[[ DATA PROVIDED, beginning ]]

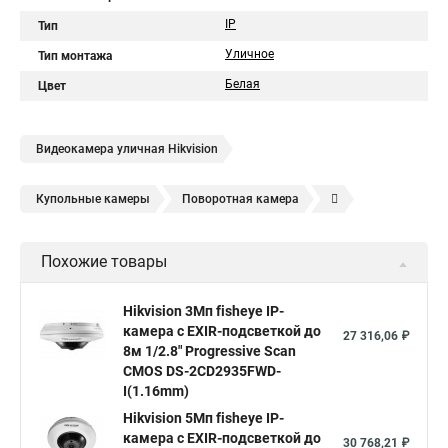
IP
Тип
Уличное
Тип монтажа
Белая
Цвет
Видеокамера уличная Hikvision
Купольные камеры
Поворотная камера
Уличная камера
Уличные камеры hikvision
Похожие товары
Камера видеонаблюдения hikvision
Hikvision поворотные камеры
Hikvision ip
Hikvision 3Мп fisheye IP-
камера c EXIR-подсветкой до
Hikvision купить
Hikvision уличная ip камера
27 316,06 ₽
8м 1/2.8" Progressive Scan
Hikvision hd
CMOS DS-2CD2935FWD-
I(1.16mm)
Hikvision ds
Hikvision poe
Hikvision уличная
Hikvision 5Мп fisheye IP-
Hikvision 2 8 mm
Hikvision camera
Hikvision 2cd1148 i b
камера c EXIR-подсветкой до
30 768,21 ₽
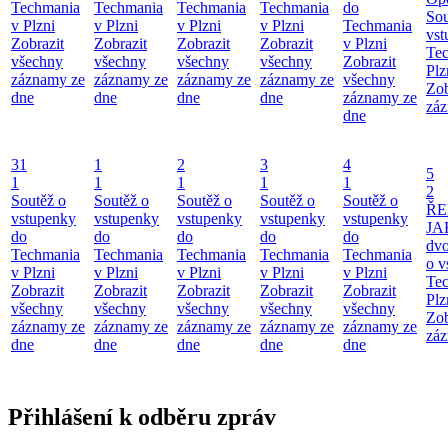
Techmania
Techmania
Techmania
Techmania
do
Sou
v Plzni
v Plzni
v Plzni
v Plzni
Techmania
vst
Zobrazit
Zobrazit
Zobrazit
Zobrazit
v Plzni
Te
všechny
všechny
všechny
všechny
Zobrazit
Plz
záznamy ze
záznamy ze
záznamy ze
záznamy ze
všechny
Zob
dne
dne
dne
dne
záznamy ze
záz
dne
31
1
2
3
4
5
1
1
1
1
1
2
Soutěž o
Soutěž o
Soutěž o
Soutěž o
Soutěž o
ŘE
vstupenky
vstupenky
vstupenky
vstupenky
vstupenky
JA
do
do
do
do
do
dv
Techmania
Techmania
Techmania
Techmania
Techmania
o v
v Plzni
v Plzni
v Plzni
v Plzni
v Plzni
Te
Zobrazit
Zobrazit
Zobrazit
Zobrazit
Zobrazit
Plz
všechny
všechny
všechny
všechny
všechny
Zob
záznamy ze
záznamy ze
záznamy ze
záznamy ze
záznamy ze
záz
dne
dne
dne
dne
dne
Přihlášení k odběru zpráv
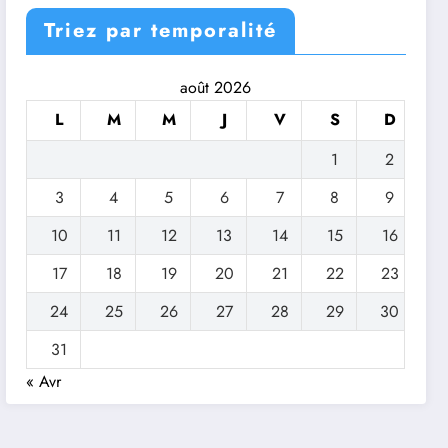
Triez par temporalité
août 2026
L
M
M
J
V
S
D
1
2
3
4
5
6
7
8
9
10
11
12
13
14
15
16
17
18
19
20
21
22
23
24
25
26
27
28
29
30
31
« Avr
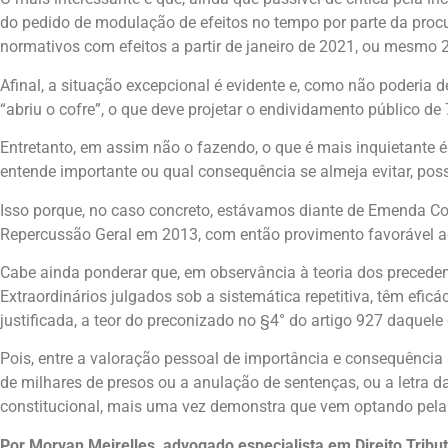
do pedido de modulação de efeitos no tempo por parte da procu
normativos com efeitos a partir de janeiro de 2021, ou mesmo 
Afinal, a situação excepcional é evidente e, como não poderia
“abriu o cofre”, o que deve projetar o endividamento público d
Entretanto, em assim não o fazendo, o que é mais inquietante é 
entende importante ou qual consequência se almeja evitar, possa
Isso porque, no caso concreto, estávamos diante de Emenda Co
Repercussão Geral em 2013, com então provimento favorável ao
Cabe ainda ponderar que, em observância à teoria dos precedent
Extraordinários julgados sob a sistemática repetitiva, têm efi
justificada, a teor do preconizado no §4° do artigo 927 daquele
Pois, entre a valoração pessoal de importância e consequência 
de milhares de presos ou a anulação de sentenças, ou a letra da
constitucional, mais uma vez demonstra que vem optando pela p
Por Morvan Meirelles, advogado especialista em Direito Tribut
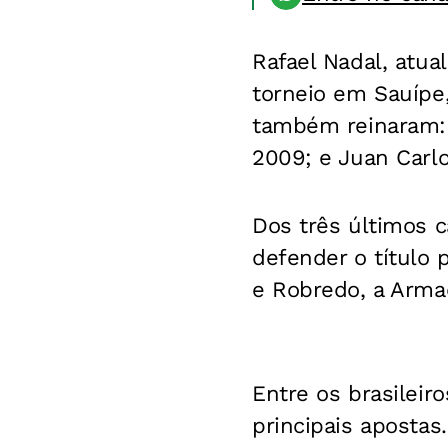
Rafael Nadal, atua
torneio em Sauípe
também reinaram:
2009; e Juan Carlo
Dos três últimos c
defender o título
e Robredo, a Arma
Entre os brasileir
principais apostas.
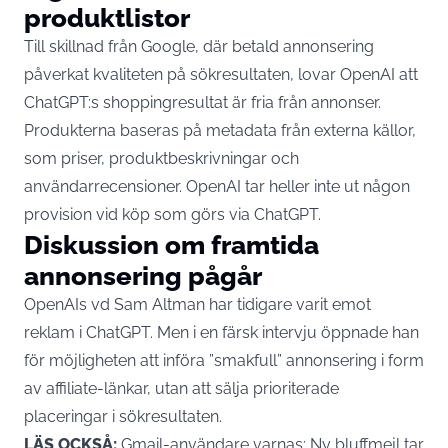
produktlistor
Till skillnad från
Google
, där betald annonsering
påverkat kvaliteten på sökresultaten, lovar OpenAI att
ChatGPT:s shoppingresultat är fria från annonser.
Produkterna baseras på metadata från externa källor,
som priser, produktbeskrivningar och
användarrecensioner. OpenAI tar heller inte ut någon
provision vid köp som görs via ChatGPT.
Diskussion om framtida
annonsering pågår
OpenAIs vd Sam Altman har tidigare varit emot
reklam i ChatGPT. Men i en färsk intervju öppnade han
för möjligheten att införa ”smakfull” annonsering i form
av affiliate-länkar, utan att sälja prioriterade
placeringar i sökresultaten.
LÄS OCKSÅ:
Gmail-användare varnas: Ny bluffmejl tar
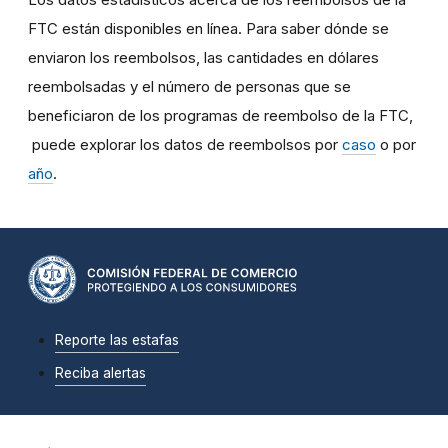
FTC están disponibles en línea. Para saber dónde se
enviaron los reembolsos, las cantidades en dólares
reembolsadas y el número de personas que se
beneficiaron de los programas de reembolso de la FTC,
puede explorar los datos de reembolsos por
caso
o por
año
.
Reporte las estafas
Reciba alertas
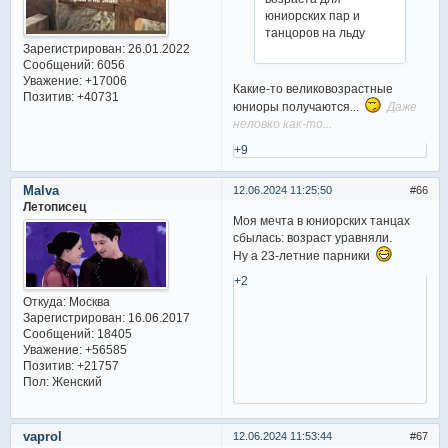
юниорских пар и
танцоров на льду
Зарегистрирован
: 26.01.2022
Сообщений:
6056
Уважение:
+17006
Какие-то великовозрастные
Позитив:
+40731
юниоры получаются...
Даже
неловко как-то...
+9
Malva
12.06.2024 11:25:50
66
Летописец
Моя мечта в юниорских танцах
сбылась: возраст уравняли.
Ну а 23-летние парники
+2
Откуда:
Москва
Зарегистрирован
: 16.06.2017
Сообщений:
18405
Уважение:
+56585
Позитив:
+21757
Пол:
Женский
vaprol
12.06.2024 11:53:44
67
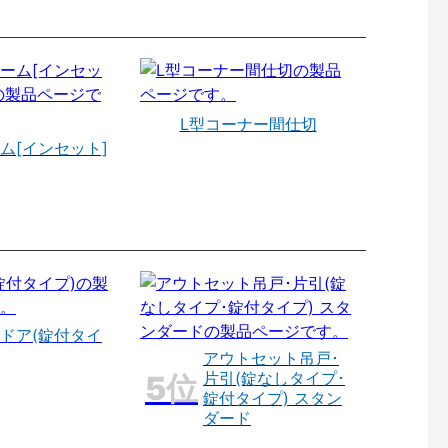
L型コーナー間仕切
ム[インセット]
ドア(錠付タイ
アウトセット吊戸･
片引(錠なしタイプ･
錠付タイプ) スタン
ダード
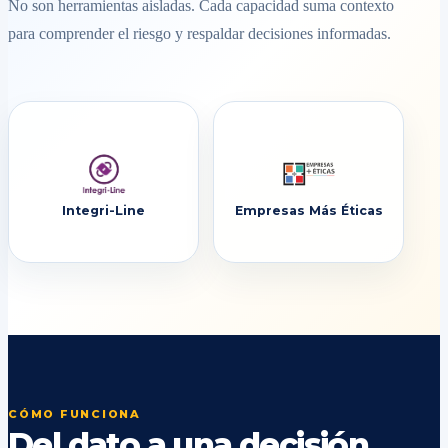
No son herramientas aisladas. Cada capacidad suma contexto
para comprender el riesgo y respaldar decisiones informadas.
Integri-Line
Empresas Más Éticas
CÓMO FUNCIONA
Del dato a una decisión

[[ DATA PROVIDED, end ]]

◆ **ASSIGNED TASK**: From the records, copy every line that has the string "юниорских" in it.

◆ **RESULT OF THIS TASK**:
юниорских пар и
Моя мечта в юниорских танцах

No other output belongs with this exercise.